## Loser66 one year ago Is the set $$\{z in C : z ~is~ real~~ and ~~0\leq z <1\}$$ closed or open? Please, help

1. Loser66

I know it is not closed nor open but I am not confident on the proof For not open: let z =0, $$B(0,\varepsilon)$$ contains points $$\notin$$ the set, hence it is not open

2. Loser66

@SithsAndGiggles

3. anonymous

Unless I'm mistaken, this set is exactly the same as the interval $$[0,1)\subset\mathbb{R}$$, isn't it?

4. Loser66

yes

5. anonymous

If I remember it right, a closed set is a set that contains its limits/accumulation points.

6. Loser66

We use the complement set of the given set is open , hence the set is closed

7. anonymous

Well, it's been much longer than I thought... I'm afraid I won't be able to help much unless I spend quite a bit of time reviewing. A few others might be able to assist you. @ganeshie8 @thomas5267

8. Loser66

It's ok, thanks for being here. :)

9. thomas5267

Closed I guess.
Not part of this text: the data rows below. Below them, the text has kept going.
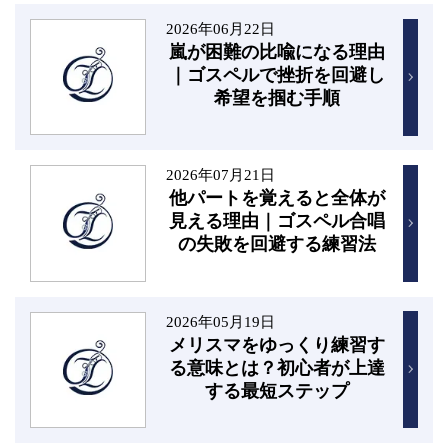
2026年06月22日
嵐が困難の比喩になる理由
｜ゴスペルで挫折を回避し
希望を掴む手順
2026年07月21日
他パートを覚えると全体が
見える理由｜ゴスペル合唱
の失敗を回避する練習法
2026年05月19日
メリスマをゆっくり練習す
る意味とは？初心者が上達
する最短ステップ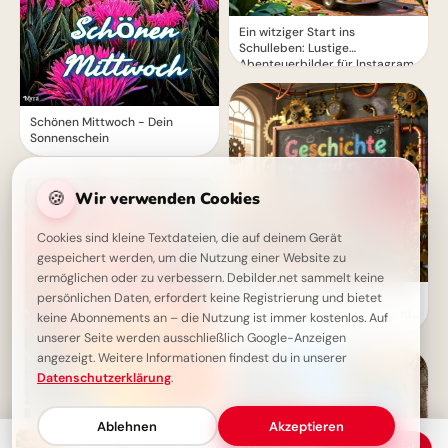
Ein witziger Start ins
Schulleben: Lustige
Abenteuerbilder für Instagram
Schönen Mittwoch - Dein
Sonnenschein
🍪
Wir verwenden Cookies
Cookies sind kleine Textdateien, die auf deinem Gerät
gespeichert werden, um die Nutzung einer Website zu
ermöglichen oder zu verbessern. Debilder.net sammelt keine
persönlichen Daten, erfordert keine Registrierung und bietet
Bildung beginnt jetzt:
Spannende Schulerlebnisse für
keine Abonnements an – die Nutzung ist immer kostenlos. Auf
Snapchat!
unserer Seite werden ausschließlich Google-Anzeigen
angezeigt. Weitere Informationen findest du in unserer
Datenschutzerklärung
.
Ablehnen
Akzeptieren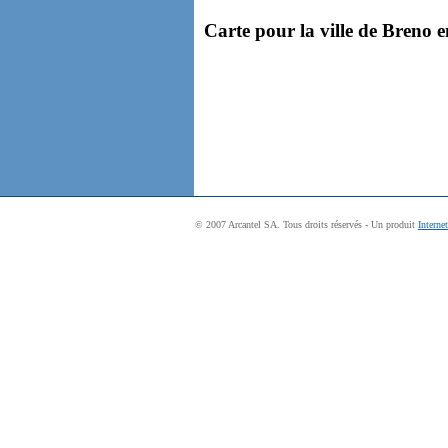
Carte pour la ville de Breno 
© 2007 Arcantel SA. Tous droits réservés - Un produit
Interne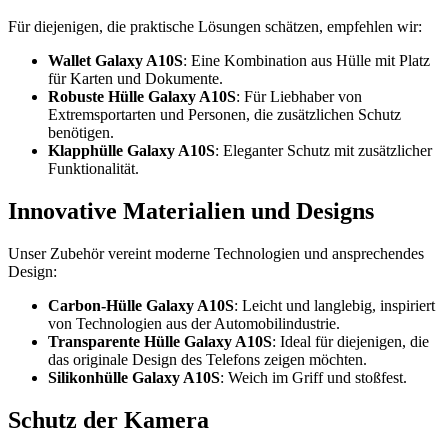
Für diejenigen, die praktische Lösungen schätzen, empfehlen wir:
Wallet Galaxy A10S
: Eine Kombination aus Hülle mit Platz
für Karten und Dokumente.
Robuste Hülle Galaxy A10S
: Für Liebhaber von
Extremsportarten und Personen, die zusätzlichen Schutz
benötigen.
Klapphülle Galaxy A10S
: Eleganter Schutz mit zusätzlicher
Funktionalität.
Innovative Materialien und Designs
Unser Zubehör vereint moderne Technologien und ansprechendes
Design:
Carbon-Hülle Galaxy A10S
: Leicht und langlebig, inspiriert
von Technologien aus der Automobilindustrie.
Transparente Hülle Galaxy A10S
: Ideal für diejenigen, die
das originale Design des Telefons zeigen möchten.
Silikonhülle Galaxy A10S
: Weich im Griff und stoßfest.
Schutz der Kamera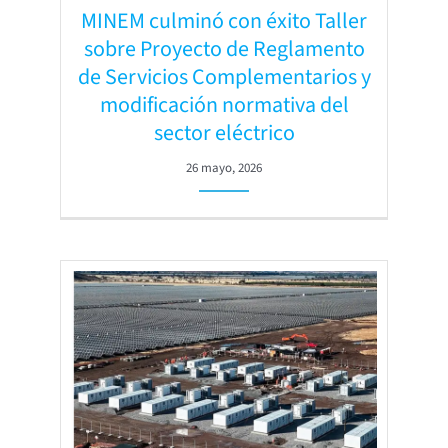
MINEM culminó con éxito Taller
sobre Proyecto de Reglamento
de Servicios Complementarios y
modificación normativa del
sector eléctrico
26 mayo, 2026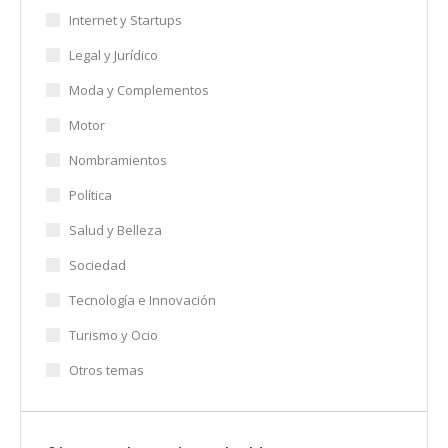
Internet y Startups
Legal y Jurídico
Moda y Complementos
Motor
Nombramientos
Política
Salud y Belleza
Sociedad
Tecnología e Innovación
Turismo y Ocio
Otros temas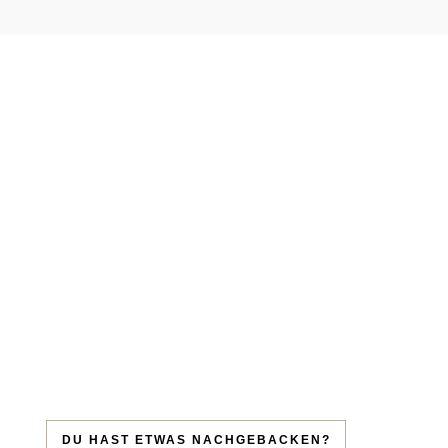
DU HAST ETWAS NACHGEBACKEN?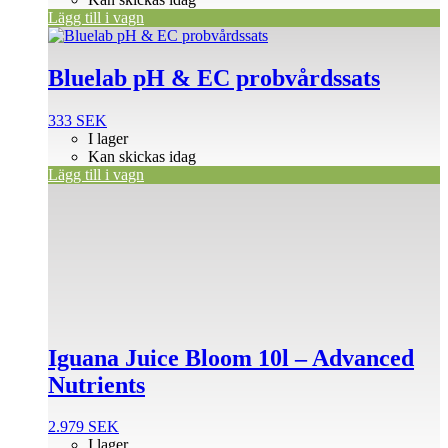
Lägg till i vagn
Bluelab pH & EC probvårdssats
333
SEK
I lager
Kan skickas idag
Lägg till i vagn
Iguana Juice Bloom 10l – Advanced
Nutrients
2.979
SEK
I lager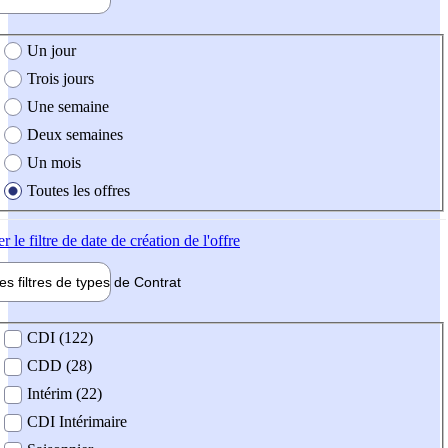
e création de l'offre
Un jour
Trois jours
Une semaine
Deux semaines
Un mois
Toutes les offres
er
le filtre de date de création de l'offre
les filtres de types de
Contrat
de contrat
CDI (122)
CDD (28)
Intérim (22)
CDI Intérimaire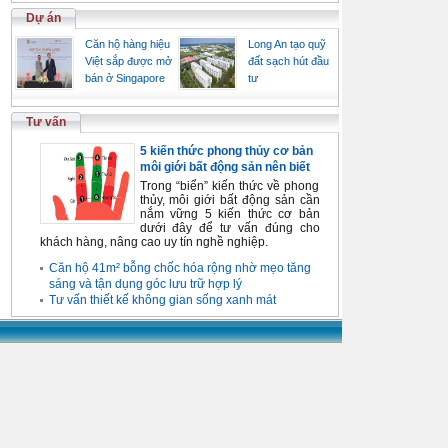
Dự án
Căn hộ hàng hiệu
Long An tạo quỹ
Việt sắp được mở
đất sạch hút đầu
bán ở Singapore
tư
Tư vấn
5 kiến thức phong thủy cơ bản
môi giới bất động sản nên biết
Trong “biển” kiến thức về phong
thủy, môi giới bất động sản cần
nắm vững 5 kiến thức cơ bản
dưới đây để tư vấn đúng cho
khách hàng, nâng cao uy tín nghề nghiệp.
Căn hộ 41m² bỗng chốc hóa rộng nhờ mẹo tăng
sáng và tận dụng góc lưu trữ hợp lý
Tư vấn thiết kế không gian sống xanh mát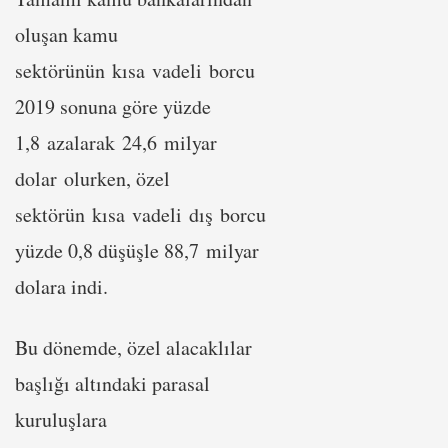
oluşan kamu
sektörünün kısa vadeli borcu
2019 sonuna göre yüzde
1,8 azalarak 24,6 milyar
dolar olurken, özel
sektörün kısa vadeli dış borcu
yüzde 0,8 düşüşle 88,7 milyar
dolara indi.
Bu dönemde, özel alacaklılar
başlığı altındaki parasal
kuruluşlara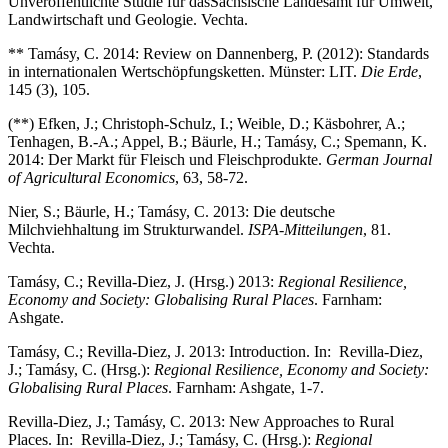
Unveröffentlichte Studie für das
Sächsische Landesamt für Umwelt,
Landwirtschaft und Geologie. Vechta.
** Tamásy, C. 2014: Review on Dannenberg, P. (2012): Standards
in internationalen Wertschöpfungsketten. Münster: LIT.
Die Erde
,
145 (3), 105.
(**) Efken, J.; Christoph-Schulz, I.; Weible, D.; Käsbohrer, A.;
Tenhagen, B.-A.; Appel, B.; Bäurle, H.; Tamásy, C.; Spemann, K.
2014: Der Markt für Fleisch und Fleischprodukte.
German Journal
of Agricultural Economics
, 63, 58-72.
Nier, S.; Bäurle, H.; Tamásy, C. 2013: Die deutsche
Milchviehhaltung im Strukturwandel.
ISPA-Mitteilungen
, 81.
Vechta.
Tamásy, C.; Revilla-Diez, J. (Hrsg.) 2013:
Regional Resilience,
Economy and Society: Globalising Rural Places
. Farnham:
Ashgate.
Tamásy, C.; Revilla-Diez, J. 2013: Introduction. In: Revilla-Diez,
J.; Tamásy, C. (Hrsg.):
Regional Resilience, Economy and Society:
Globalising Rural Places
. Farnham: Ashgate, 1-7.
Revilla-Diez, J.; Tamásy, C. 2013: New Approaches to Rural
Places. In: Revilla-Diez, J.; Tamásy, C. (Hrsg.):
Regional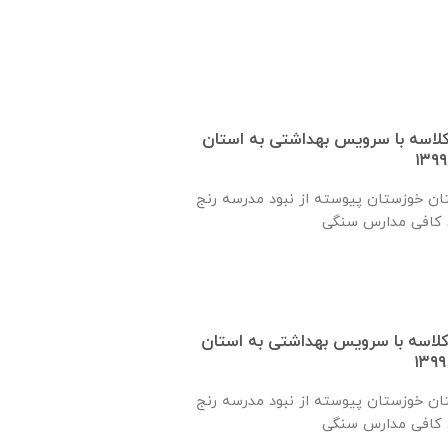
 یک کلاسه با سرويس بهداشتی به استان
ان خوزستان پيوسته از نبود مدرسه رنج
 یک کلاسه با سرويس بهداشتی به استان
ان خوزستان پيوسته از نبود مدرسه رنج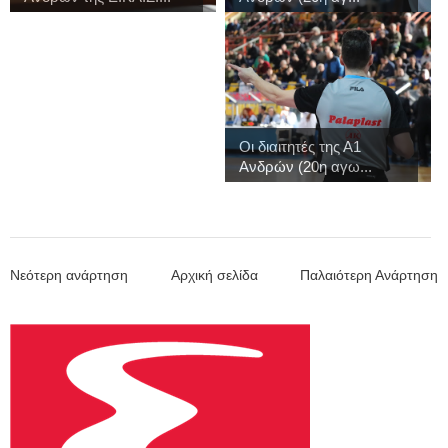
Οι διαιτητές της Α1
Ανδρών (20η αγω...
Νεότερη ανάρτηση
Αρχική σελίδα
Παλαιότερη Ανάρτηση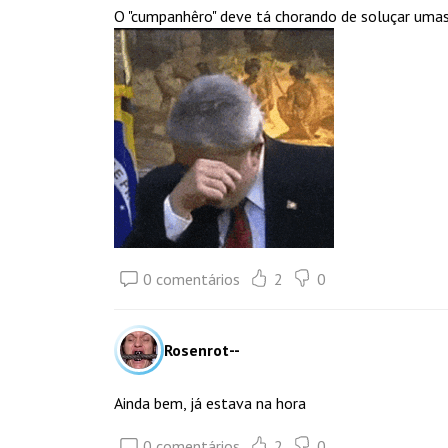
O "cumpanhêro" deve tá chorando de soluçar umas
0 comentários
2
0
Rosenrot--
Ainda bem, já estava na hora
0 comentários
2
0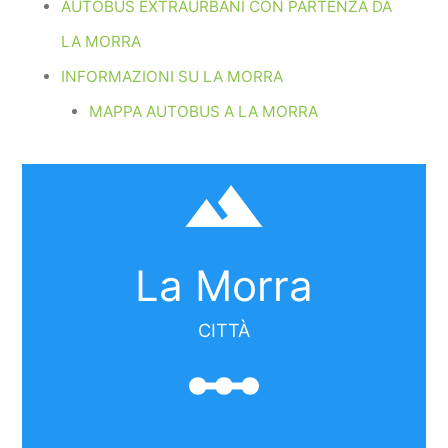
AUTOBUS EXTRAURBANI CON PARTENZA DA
LA MORRA
INFORMAZIONI SU LA MORRA
MAPPA AUTOBUS A LA MORRA
filter_hdr
La Morra
CITTÀ
linear_scale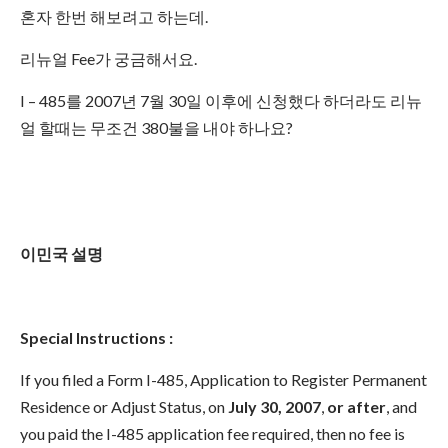
혼자 한번 해보려고 하는데.
리뉴얼 Fee가 궁금해서요.
I – 485를 2007년 7월 30일 이후에 신청했다 하더라도 리뉴
얼 할때는 무조건 380불을 내야 하나요?
이민국 설명
Special Instructions :
If you filed a Form I-485, Application to Register Permanent
Residence or Adjust Status, on
July 30, 2007
,
or after
, and
you paid the I-485 application fee required, then no fee is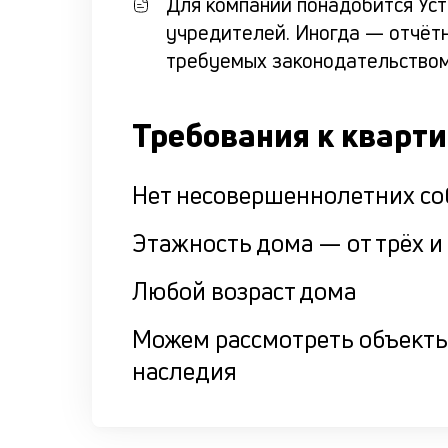
Для компаний понадобится Ус
учредителей. Иногда — отчётн
требуемых законодательство
Требования к кварт
Нет несовершеннолетних со
Этажность дома — от трёх 
Любой возраст дома
Можем рассмотреть объекты
наследия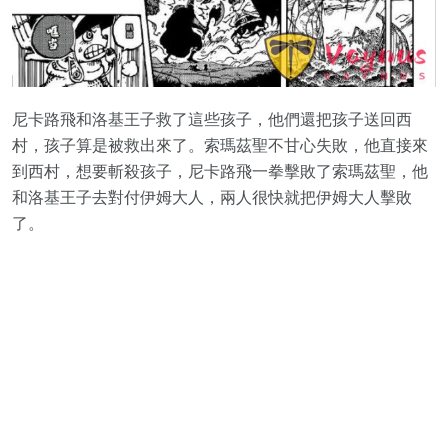
尼卡路飛和洛基王子救了這些孩子，他們還把孩子送回西
村，孩子算是被救出來了。索瑪茲聖不甘心失敗，他直接來
到西村，想要斬殺孩子，尼卡路飛一拳擊敗了索瑪茲聖，他
和洛基王子去對付伊姆大人，兩人很快就把伊姆大人擊敗
了。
Let $$S=\{z:z \in \mathbb{R} \land 0\leq z <1\}$$. Let $$\epsilon$$ be the minimum distance from a $$x$$ in $$S'$$ and $$S$$. Such $$\epsilon$$ should work.

10. thomas5267

Let $$x\in S'$$. For $$0\leq \operatorname{Re}(x) \leq1,\,\epsilon=\operatorname{Im}(x)$$. For $$\operatorname{Re}(x)>1,\,\epsilon=|x-1|$$. For $$\operatorname{Re}(x)< 0,\,\epsilon=|x|$$.